▶ [Exercise]: Take every line from the material that has the word "kosmetik" in it.

▶ [Provided entries]:
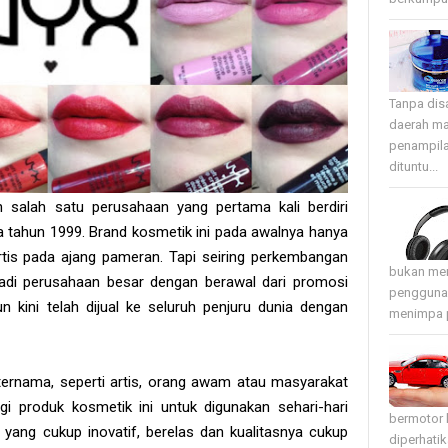
Tanpa disa
daerah ma
penampila
dituntu...
salah satu perusahaan yang pertama kali berdiri
ada tahun 1999. Brand kosmetik ini pada awalnya hanya
tis pada ajang pameran. Tapi seiring perkembangan
bukan mer
adi perusahaan besar dengan berawal dari promosi
pengguna 
kini telah dijual ke seluruh penjuru dunia dengan
menimpa p
ternama, seperti artis, orang awam atau masyarakat
i produk kosmetik ini untuk digunakan sehari-hari
bermotor 
yang cukup inovatif, berelas dan kualitasnya cukup
diperhati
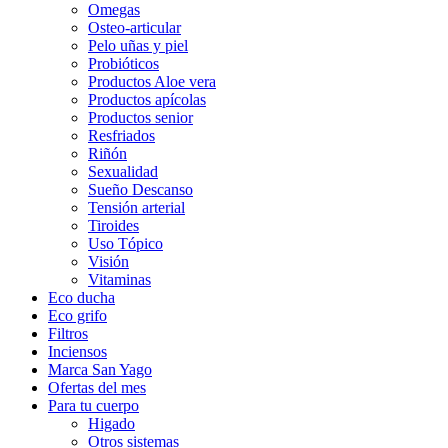
Omegas
Osteo-articular
Pelo uñas y piel
Probióticos
Productos Aloe vera
Productos apícolas
Productos senior
Resfriados
Riñón
Sexualidad
Sueño Descanso
Tensión arterial
Tiroides
Uso Tópico
Visión
Vitaminas
Eco ducha
Eco grifo
Filtros
Inciensos
Marca San Yago
Ofertas del mes
Para tu cuerpo
Higado
Otros sistemas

▶ [Response to this task]:
ada tahun 1999. Brand kosmetik ini pada awalnya hanya
i produk kosmetik ini untuk digunakan sehari-hari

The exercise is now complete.